Я видел сны: я в вате... я на таинственном чердаке... я с голубем... после мать моя... я ныряю за крабами... Промельк сладких снов, тёкших цепью фрагментов: с островом в южном море, где я не буду; с женщиной черт дурманных; с пением Каллас; с маленьким сыном... даже и с дочкой и с Родионом, стройным, красивым... Я полста лет почти жаждал счастья... а в самолёте здесь вдруг заплакал, не вытирая слёз и надеясь, будто ребёнок, что рок призрит меня и подарит отраду... Я глотнул психотропа и опочил под звон... Брёл за Маркой... Трясся в автобусе... Мы спешили в страну из грёз. Ехали до железной дороги, ст. Угловая, где от платформы виделось море. Щурились на неблизкую зыбь до мига, как тень вагонов виды прикрыла... Мы влеклись в сопки, в долы с посёлками, в места детства: Перетинó... Тигровое... Алексеевка... Унаши... Раздольное... Пачихеза... Я вдыхал юность, в вытертых древних сидениях помнил те... Река вдали... гряды... Спрыгнули на платформу - не из бетона, а из золы в ячеях. Здесь пока не вполне край детства: здесь пока только пост 'девять тысяч какой-то там' километр, вестибул... Мы прошли на стык рельсов и грейдера, чтоб увидеть, как думали, домик, розовостенный, с розовой крышей, с клумбами в палисаднике, с абрикосами, цветшими по весне, что розы, с розовым частоколом, и двух блондинок, Леру с Венерою, близнецов с голубыми глазами и в мини-юбках. Часто являлись они в гарнизон: взять книгу в библиотеке, в клуб на концерты или к парадам. Мы созерцали их; после крались под окна к ним; и мечталось, Лера... Венера... в общем, неважно, кто из двух, - вдруг с тобой, и ты тонешь в розовой женскости... Вот шлагбаум взлетел... Увиделся под изржавленной кровлей остов, пыльные окна. Ствол ветхой ивы гнул частокол, сгнивший, сломанный. На крыльце из двух ящиков - две в платках, в телогрейках пьяные бабки. Марка сказал им:

- Здравствуйте, Лера, Венера.

Левая кашляла.

- Мы здесь жили давным-давно, в городке, в вэ/че.
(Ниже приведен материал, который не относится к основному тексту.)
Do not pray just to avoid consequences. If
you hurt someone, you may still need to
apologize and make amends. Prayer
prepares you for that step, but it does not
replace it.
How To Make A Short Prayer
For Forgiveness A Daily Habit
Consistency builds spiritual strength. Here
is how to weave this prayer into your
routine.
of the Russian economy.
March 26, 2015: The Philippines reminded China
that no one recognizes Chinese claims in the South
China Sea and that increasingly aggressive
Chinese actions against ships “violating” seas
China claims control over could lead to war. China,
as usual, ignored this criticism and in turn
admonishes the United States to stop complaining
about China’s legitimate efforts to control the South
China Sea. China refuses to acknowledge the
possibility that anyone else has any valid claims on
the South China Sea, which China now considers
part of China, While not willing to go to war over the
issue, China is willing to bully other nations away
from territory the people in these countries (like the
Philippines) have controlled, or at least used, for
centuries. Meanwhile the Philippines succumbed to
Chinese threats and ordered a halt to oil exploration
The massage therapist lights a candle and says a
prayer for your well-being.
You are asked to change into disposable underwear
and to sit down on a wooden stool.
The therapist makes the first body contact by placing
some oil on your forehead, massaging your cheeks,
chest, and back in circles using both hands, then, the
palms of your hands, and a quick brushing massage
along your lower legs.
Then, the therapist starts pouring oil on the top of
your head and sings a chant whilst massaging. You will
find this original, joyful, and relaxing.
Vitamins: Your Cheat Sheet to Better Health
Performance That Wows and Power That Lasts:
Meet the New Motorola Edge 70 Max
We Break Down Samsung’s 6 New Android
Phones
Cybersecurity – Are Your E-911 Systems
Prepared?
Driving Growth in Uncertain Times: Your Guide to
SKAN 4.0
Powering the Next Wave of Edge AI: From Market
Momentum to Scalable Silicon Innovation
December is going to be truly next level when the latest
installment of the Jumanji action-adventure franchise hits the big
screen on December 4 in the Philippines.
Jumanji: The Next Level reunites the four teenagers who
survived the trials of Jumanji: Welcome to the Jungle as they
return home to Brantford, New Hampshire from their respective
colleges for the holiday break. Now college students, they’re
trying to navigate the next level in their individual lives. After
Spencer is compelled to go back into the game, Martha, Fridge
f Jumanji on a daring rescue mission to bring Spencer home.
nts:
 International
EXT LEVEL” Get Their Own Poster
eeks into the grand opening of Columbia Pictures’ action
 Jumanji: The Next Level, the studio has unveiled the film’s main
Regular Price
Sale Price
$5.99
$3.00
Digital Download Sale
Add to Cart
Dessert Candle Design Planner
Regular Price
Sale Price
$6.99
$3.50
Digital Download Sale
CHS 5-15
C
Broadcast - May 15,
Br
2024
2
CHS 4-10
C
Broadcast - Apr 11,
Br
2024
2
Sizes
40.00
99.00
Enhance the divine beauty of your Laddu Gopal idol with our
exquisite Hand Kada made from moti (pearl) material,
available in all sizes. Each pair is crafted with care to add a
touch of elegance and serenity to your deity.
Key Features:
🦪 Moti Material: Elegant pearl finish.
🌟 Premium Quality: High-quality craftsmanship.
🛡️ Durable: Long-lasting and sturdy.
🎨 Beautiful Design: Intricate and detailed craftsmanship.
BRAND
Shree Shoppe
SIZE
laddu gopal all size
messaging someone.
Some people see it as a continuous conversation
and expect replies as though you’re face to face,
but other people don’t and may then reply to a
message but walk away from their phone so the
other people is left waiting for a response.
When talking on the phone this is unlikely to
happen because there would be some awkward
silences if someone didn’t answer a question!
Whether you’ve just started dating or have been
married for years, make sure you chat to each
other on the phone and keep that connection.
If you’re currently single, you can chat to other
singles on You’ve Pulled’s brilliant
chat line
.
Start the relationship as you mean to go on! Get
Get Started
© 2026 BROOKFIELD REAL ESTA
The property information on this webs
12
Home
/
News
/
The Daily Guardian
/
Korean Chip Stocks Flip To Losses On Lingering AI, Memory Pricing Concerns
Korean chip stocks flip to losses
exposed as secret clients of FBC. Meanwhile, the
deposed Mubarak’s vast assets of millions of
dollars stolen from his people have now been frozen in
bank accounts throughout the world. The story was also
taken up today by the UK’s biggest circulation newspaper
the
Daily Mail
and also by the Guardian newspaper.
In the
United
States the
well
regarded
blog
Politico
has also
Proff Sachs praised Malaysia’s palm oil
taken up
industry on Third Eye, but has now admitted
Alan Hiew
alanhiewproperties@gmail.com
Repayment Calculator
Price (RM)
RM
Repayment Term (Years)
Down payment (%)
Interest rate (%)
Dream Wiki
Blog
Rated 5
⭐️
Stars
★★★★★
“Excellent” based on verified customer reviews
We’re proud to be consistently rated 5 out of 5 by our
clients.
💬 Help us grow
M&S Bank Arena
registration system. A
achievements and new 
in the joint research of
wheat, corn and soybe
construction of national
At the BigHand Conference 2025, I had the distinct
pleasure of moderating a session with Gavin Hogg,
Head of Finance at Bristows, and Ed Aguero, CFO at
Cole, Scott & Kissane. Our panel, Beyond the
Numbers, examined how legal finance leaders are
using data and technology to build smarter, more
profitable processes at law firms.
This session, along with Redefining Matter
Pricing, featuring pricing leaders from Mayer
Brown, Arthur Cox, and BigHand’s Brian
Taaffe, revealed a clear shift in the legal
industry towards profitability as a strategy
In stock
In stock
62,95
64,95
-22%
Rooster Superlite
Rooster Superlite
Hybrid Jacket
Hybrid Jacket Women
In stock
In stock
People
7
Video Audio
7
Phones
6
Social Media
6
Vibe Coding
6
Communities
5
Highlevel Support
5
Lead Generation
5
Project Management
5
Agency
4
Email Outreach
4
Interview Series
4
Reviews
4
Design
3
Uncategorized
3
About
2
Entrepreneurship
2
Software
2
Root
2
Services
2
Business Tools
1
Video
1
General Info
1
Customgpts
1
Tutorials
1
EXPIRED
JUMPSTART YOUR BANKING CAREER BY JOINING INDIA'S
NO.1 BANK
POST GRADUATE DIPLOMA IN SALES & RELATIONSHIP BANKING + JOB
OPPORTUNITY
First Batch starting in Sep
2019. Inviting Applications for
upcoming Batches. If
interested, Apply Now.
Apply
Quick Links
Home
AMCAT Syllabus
- Помню... Длинного помню... - произнесла одна.

- Как отец ваш?

- А помер... Ты мне подглядывал-то в сортире? - прыснули смехом. - Ну, заходите! Что на дороге-то? - Обе, скинув платки, огладились.

Я надеялся, что ложь сгинет и Лорелеи вернутся; их отделяло тридцать пять лет.

- Бухла дать? - в мат понесли они, отпивая из кружек, вынутых из-за спин. - С вас тыща!.. Длинного помним, всё нам в низок глазел...

- Селяви! - одна ляпнула и заткнулась окурком, щурясь от дыма.

- Вовик как Доброхотов, с нами учился? Он рядом с вами, неподалёку жил...

- Помер. Вы-то чего здесь?

- Мы? Мы на родину... Не шумит она ИЛами... - оглядел Марка небо и, вынув 'Кэмел', сунул всю пачку через штакетник. Лера (Венера?), вытянув шею, просеменила к нам.

- А мужчины имеются? О мужьях я. Дом починить, заборы...

- Папочки хватит.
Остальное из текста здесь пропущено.